For VCs who live nowhere near hotbeds such as Boston, San Diego, or DC, hobnobbing with other VCs can be, well, inconvenient. Nobody’s more aware of this than Dan Broderick, managing director at Wisconsin venture firm Mason Wells, who says that less face time tends to mean fewer joint deals, and investment rounds for venture-funded companies that are lower than they could have been.
That’s why Broderick, who joined Mason Wells in the spring of 2000, got together with Greg Johnson at Missouri’s Prolog Ventures to organize what has become the MidAmerica Healthcare Investors Syndicate — a solution that Broderick sees as a way to give Midwest and other regional VCs more “collective oomph” for their buck. The syndicate, which has no membership fee, is open to all middle-America VCs with more than $10 million under management. The focus on healthcare assures that members are comfortable with jargon and markets, so deals and technologies can be easily understood.
Broderick planned the first meeting for June 2002 and hoped to get 12 or 15 people from five or six firms.
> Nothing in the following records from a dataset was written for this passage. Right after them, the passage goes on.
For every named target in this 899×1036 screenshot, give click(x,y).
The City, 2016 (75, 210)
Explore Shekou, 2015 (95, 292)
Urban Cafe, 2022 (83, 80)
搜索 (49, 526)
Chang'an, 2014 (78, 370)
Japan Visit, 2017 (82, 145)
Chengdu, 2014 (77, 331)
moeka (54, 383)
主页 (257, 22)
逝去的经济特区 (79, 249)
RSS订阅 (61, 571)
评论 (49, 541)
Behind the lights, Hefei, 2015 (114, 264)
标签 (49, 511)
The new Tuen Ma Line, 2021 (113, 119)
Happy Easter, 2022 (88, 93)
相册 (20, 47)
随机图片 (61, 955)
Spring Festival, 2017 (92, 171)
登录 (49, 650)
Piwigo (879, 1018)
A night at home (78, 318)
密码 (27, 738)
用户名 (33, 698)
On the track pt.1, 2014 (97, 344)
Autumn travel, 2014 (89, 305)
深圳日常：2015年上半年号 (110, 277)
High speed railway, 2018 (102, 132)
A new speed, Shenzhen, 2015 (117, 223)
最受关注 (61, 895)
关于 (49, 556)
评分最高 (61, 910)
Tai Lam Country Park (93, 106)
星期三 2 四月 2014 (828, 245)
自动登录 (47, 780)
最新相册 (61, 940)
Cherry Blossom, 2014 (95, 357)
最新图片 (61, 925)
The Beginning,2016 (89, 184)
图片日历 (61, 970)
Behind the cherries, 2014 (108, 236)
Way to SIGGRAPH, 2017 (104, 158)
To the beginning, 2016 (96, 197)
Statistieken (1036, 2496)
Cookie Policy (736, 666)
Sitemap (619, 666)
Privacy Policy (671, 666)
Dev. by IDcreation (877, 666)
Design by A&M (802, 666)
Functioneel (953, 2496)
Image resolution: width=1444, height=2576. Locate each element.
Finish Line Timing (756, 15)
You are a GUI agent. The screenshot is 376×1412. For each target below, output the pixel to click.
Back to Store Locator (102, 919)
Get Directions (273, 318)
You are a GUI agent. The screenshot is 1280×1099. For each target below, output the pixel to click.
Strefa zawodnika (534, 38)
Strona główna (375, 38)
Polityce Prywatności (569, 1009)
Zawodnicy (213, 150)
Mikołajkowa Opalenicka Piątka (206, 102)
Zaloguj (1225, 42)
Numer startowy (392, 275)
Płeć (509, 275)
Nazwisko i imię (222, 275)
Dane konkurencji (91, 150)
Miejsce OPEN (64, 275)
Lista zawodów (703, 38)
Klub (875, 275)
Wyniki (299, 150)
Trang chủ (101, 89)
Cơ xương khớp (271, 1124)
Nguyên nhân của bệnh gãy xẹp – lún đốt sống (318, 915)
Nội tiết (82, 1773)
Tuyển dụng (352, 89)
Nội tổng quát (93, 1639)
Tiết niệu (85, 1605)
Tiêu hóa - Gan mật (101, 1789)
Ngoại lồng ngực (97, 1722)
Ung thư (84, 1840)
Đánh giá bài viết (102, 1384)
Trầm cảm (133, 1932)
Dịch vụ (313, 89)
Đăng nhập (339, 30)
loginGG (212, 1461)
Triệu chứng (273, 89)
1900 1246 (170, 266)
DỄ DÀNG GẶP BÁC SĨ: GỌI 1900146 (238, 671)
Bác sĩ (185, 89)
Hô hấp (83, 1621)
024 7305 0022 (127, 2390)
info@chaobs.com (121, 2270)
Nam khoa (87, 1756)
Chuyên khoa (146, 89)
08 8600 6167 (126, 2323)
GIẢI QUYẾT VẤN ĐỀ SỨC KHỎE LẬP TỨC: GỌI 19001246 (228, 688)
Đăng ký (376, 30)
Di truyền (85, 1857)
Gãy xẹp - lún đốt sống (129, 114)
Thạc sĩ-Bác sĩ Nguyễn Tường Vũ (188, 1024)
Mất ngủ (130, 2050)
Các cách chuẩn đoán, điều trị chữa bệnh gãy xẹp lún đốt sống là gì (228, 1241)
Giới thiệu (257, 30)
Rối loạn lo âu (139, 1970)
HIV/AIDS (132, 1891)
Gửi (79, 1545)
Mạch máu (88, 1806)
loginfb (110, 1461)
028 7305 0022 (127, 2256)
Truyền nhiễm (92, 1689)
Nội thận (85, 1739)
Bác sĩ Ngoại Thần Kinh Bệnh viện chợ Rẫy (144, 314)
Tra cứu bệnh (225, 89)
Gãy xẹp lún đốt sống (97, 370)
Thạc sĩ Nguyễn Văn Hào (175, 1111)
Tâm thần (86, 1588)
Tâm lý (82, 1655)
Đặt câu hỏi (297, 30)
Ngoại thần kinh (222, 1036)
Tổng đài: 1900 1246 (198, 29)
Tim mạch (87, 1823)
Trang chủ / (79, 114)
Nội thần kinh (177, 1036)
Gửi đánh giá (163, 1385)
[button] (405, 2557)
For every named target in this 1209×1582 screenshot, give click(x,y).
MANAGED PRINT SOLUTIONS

Instead, 49 members from 27 firms showed up for the first quarterly meeting, held at a hotel near Chicago’s O’Hare airport (hey, no one said it was glamorous). “You come in on a Thursday late afternoon, have drinks and dinner,” Broderick says. Friday morning is the meeting, and people are set to head home by lunchtime.
At the second meeting, various VCs presented seven different investment opportunities, including a microarray company and two genomics companies. The syndicate’s next meeting will take place this month at the Hyatt Regency by O’Hare. The idea is to include more VC firms in each company’s multi-investor deals, giving everyone a bigger investing pool and more clout to counter mega-VC companies in major cities. It also saves time: one firm will lead due diligence efforts, and other funds that follow on can trust the deal is sound.
An incidental goal of the syndicate is to regionalize VC fairs. Currently, each state hosts one or two fairs, and with 14 states in the area, VCs are hard-pressed to attend more than a handful. “We would prefer fewer fairs,” Broderick says, “then we’ll attend them in greater numbers.”
Other possibilities under discussion include forming closer alliances with tech transfer offices and having a shared entrepreneur-in-residence program.